Music management groups representing some of Britain’s biggest acts are seeking a share of the proceeds from concert tickets re-sold over the Internet on Web sites like eBay, Viagogo and Seat Exchange. But they are likely to face stiff resistance from the sites, one of which has argued that such a levy would effectively mean paying an artist twice for the same ticket.

Management organizations behind more than 400 performers, including Robbie Williams, the Arctic Monkeys and Radiohead, aim to unite the live music industry in a new Resale Rights Society that would license the unregulated secondary ticket market.

Tickets to gigs are regularly re-sold online, often for many times the face value, but also for much less.

There have been complaints from musicians in the past, although they have tended to focus on the re-sale of tickets to concerts specifically designed to raise money for charity.

Marc Marot, formerly of Island Records and chairman-elect of the Resale Rights Society, estimated the business generated around 200 million pounds ($400 million) annually in Britain.

“The secondary ticketing market offers benefits to music fans and the live music industry alike. It does not make sense to try and criminalize it,” Marot said in a statement.

“On the other hand there are not only real issues of consumer protection here, it is unacceptable that not a penny of the estimated 200 million pounds … is returned to the investors in the live music industry.

“Where this trade is fair to consumers, we propose to authorize it by agreeing a levy on all transactions.”

The group also wants to protect music fans by introducing a “kite-mark” scheme to prevent bogus tickets going on sale.

The Resale Rights Society is expected to meet for the first time before the end of January, 2008 and wants to finalize agreements with online ticket exchanges by the end of March.

But the exchanges are unimpressed.

Eric Baker, founder of www.viagogo.com, said that once an individual paid for a ticket, they owned it and could do with it what they wished.

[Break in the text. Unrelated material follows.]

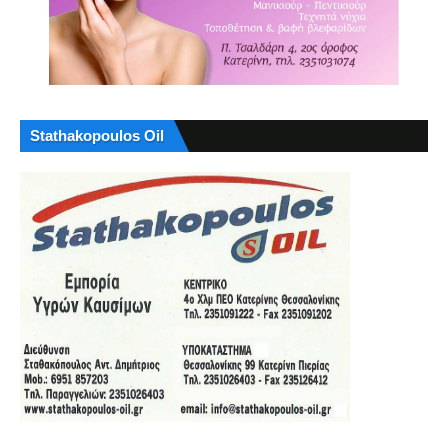
Stathakopoulos Oil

“What they are saying here is no different to (saying) that if you had a used Ford car you should pay Ford a tax when you sold it,” he told Reuters. “If I have a Harry Potter book to re-sell, do I pay J.K. Rowling twice?”

Baker said his Web site already worked with major musical acts who used it to auction tickets for charity.

“At Viagogo we work for the fans, and we are not going to support a proposal that taxes a fan.”